I volunteered and where the conscripts spent two years in the service, I spent three. All but eight months of those three years was in Kitzingen, West Germany. I was a Forward Air Controller, the guy who is up front with the infantry calling in air strikes in support of the infantry. I found myself assigned to Division Artillery Headquarters Battery working out of division G3 for the US Air Force Europe. Being in Division Artillery Headquarters, I was nominal head of five other FAC’s with in the Third Infantry Division and under an Air Force FAC in Division. We were supposedly in the peace time Army, but even so, danger was there, no where as much as in combat, but danger is always around when you play with explosives, guns, air planes, tanks and other sundry toys of a large size.
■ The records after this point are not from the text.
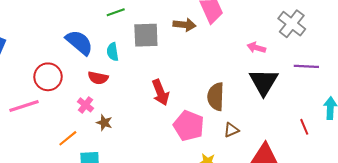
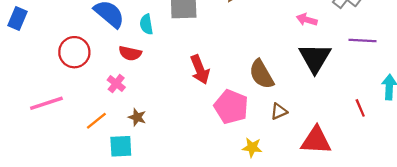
brown semicircle: (216, 97) -> (261, 74), turned -32
pink line: (24, 106) -> (46, 103), moved
brown star: (104, 123) -> (137, 117), moved

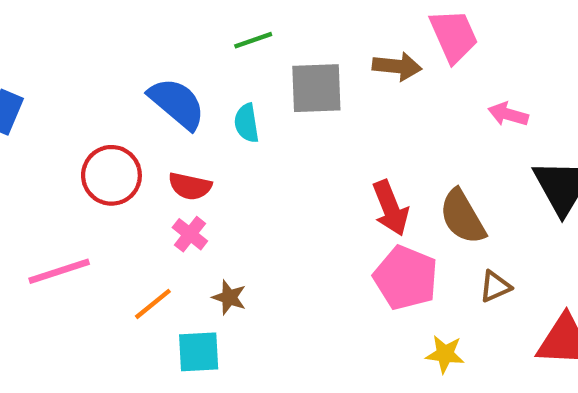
pink arrow: (307, 20) -> (508, 114), moved
red semicircle: (130, 53) -> (190, 186), moved
red arrow: (200, 70) -> (390, 208), moved

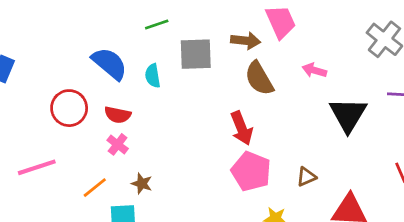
brown semicircle: (462, 217) -> (259, 78), moved

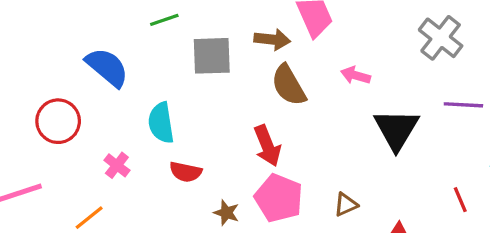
cyan semicircle: (153, 76) -> (161, 123), moved, size x1.4
red semicircle: (118, 115) -> (186, 172), moved
brown star: (142, 184) -> (226, 213), moved

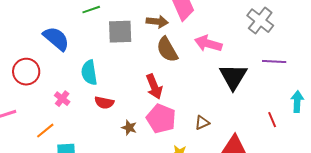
pink arrow: (356, 75) -> (208, 44), size x1.5

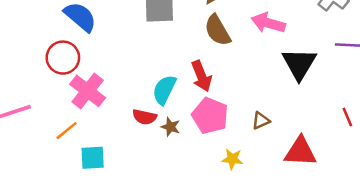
red circle: (26, 72) -> (63, 58), moved
cyan semicircle: (89, 73) -> (164, 90), moved, turned 35
pink cross: (62, 99) -> (88, 91), size x1.8
red semicircle: (104, 103) -> (145, 117), moved

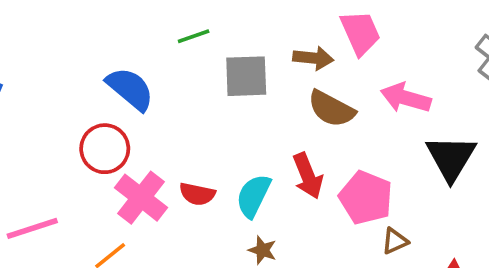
brown semicircle: (218, 30) -> (331, 109), turned -32
pink pentagon: (210, 116) -> (366, 198), moved
red semicircle: (145, 117) -> (197, 194), moved

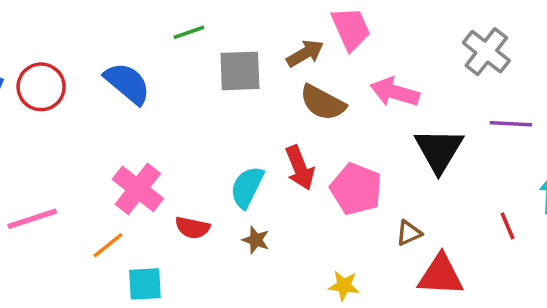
brown arrow: (313, 58) -> (305, 53), turned -36
red circle: (105, 149) -> (41, 87), moved
red semicircle: (197, 194) -> (192, 228), moved
brown triangle: (395, 241) -> (409, 233), moved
We were stationed along the border of then East and West Germany. Although there was no official war going on, there was tensions galore. One time I was with an outfit that patrolled the border and went along with them on one of their patrols. We were in an armored personnel carrier, a metal box on tracks and built to carry infantry. It was armored all around and on top and we were inside and buttoned up, which I at first wonder why, but soon found out. As we were traveling along the fence, I heard ping then another and another. I asked what was pinging. Oh the Russians are shooting at us that is all. All heck, I had no desire to get shot at even if I was in an armored vehicle. I was told that the Russkies knew that their small arms would not go through the metal skin of our vehicles so they shot at us as we patrolled along our side of the fence. Guess that we did the same to them so guess it was all is fair in love and war, or cold war.